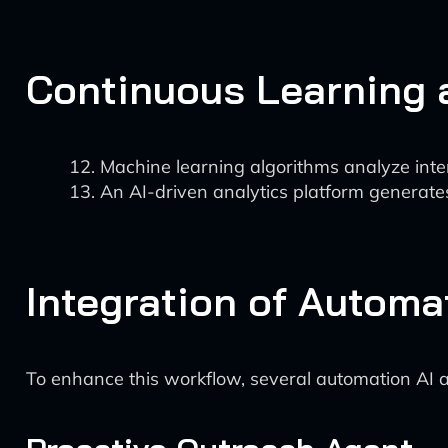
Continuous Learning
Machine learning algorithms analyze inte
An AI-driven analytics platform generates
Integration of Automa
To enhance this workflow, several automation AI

:::

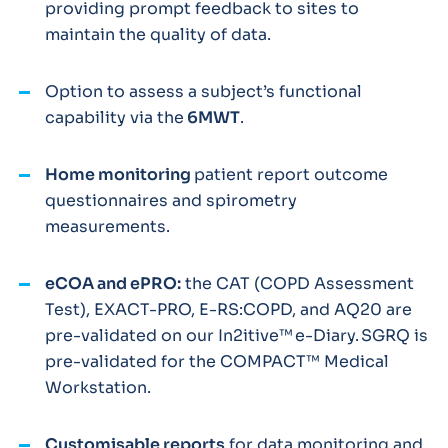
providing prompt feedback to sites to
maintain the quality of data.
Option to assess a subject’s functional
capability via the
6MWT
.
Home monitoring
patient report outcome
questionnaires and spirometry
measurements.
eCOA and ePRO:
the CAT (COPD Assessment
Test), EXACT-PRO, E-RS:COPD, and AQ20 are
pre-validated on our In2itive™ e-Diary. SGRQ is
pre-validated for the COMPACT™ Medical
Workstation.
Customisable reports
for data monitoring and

:::

What the task asks -
Looking at the data above, state how many of its lines contain the word "validated", and give nothing but that number.

Reply to the exercise -
2